Caldo Tlalpeño is a traditional Mexican soup from the Tlalpan area of Mexico City. There are several origin stories for this recipe, but regardless of which one is true, they all mention the delicious and unique flavors of the broth made with chicken, a tomato mixture, epazote leaves, and chipotle peppers. It also traditionally features shredded chicken, chickpeas, carrots, and green beans, making it a great healthy meal.
Caldo Tlalpeño is a delicious soup that can now be found all over Mexico, and now you can make it in your own home!

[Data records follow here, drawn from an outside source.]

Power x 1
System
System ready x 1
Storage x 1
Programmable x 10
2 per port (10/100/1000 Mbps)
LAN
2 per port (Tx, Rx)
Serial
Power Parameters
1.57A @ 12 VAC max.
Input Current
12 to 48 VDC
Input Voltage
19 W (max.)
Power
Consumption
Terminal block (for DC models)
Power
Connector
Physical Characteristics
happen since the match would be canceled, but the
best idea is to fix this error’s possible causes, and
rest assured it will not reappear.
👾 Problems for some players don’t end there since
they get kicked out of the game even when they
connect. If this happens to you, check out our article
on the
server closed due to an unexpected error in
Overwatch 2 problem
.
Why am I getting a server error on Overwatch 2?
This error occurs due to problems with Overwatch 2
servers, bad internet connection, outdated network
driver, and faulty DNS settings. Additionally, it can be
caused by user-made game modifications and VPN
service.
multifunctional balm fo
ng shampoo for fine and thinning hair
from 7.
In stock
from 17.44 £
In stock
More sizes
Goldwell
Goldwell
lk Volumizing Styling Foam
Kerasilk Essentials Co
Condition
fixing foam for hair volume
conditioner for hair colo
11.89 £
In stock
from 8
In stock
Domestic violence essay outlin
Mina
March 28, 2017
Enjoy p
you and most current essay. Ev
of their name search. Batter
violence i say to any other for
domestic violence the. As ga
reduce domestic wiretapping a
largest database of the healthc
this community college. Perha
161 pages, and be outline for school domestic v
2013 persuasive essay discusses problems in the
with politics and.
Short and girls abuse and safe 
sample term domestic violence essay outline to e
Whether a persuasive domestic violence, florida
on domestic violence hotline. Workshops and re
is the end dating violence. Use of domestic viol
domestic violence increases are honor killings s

Ingredients in Caldo Tlalpeño
- Bone-in chicken thighs: Using bone-in cuts of chicken makes for a super flavorful broth. You can also use drumsticks or chicken breasts, just note you may have to adjust the seasoning if you use boneless cuts.
- Homemade broth: This broth is made from cooking the chicken thighs with water, garlic cloves, kosher salt, bay leaves, and white onion.
- Tomato mixture: A tomato mixture is added to mix in with the broth. It’s made from Roma tomatoes, chipotle pepper, salt, and the garlic and onion previously cooked with the chicken thighs.
- Chipotle peppers: This recipe features chipotle peppers both in the broth and as a garnish. They add a warm, smoky, and spicy flavor.
- Carrots: Add a hint of sweetness to the soup.
- Green beans: Add flavor and texture.
- Onions: Always a must when making soups!
- Chickpeas: They add great nutrients, added texture, and are what’s traditionally used in this caldo.
- Epazote: This is an herb that adds a light and citrusy flavor to the dish. It’s an important ingredient, but isn’t always easy to find in the United States. If you can’t find it, you can just omit it completely.
- Cilantro: I added cilantro for extra fresh herbs, but you can omit them if you prefer.
- Garnishes: Caldo Tlalpeño is usually garnished with a chipotle pepper, some crumbled queso fresco, and sliced avocados. I added a little freshly chopped cilantro, too.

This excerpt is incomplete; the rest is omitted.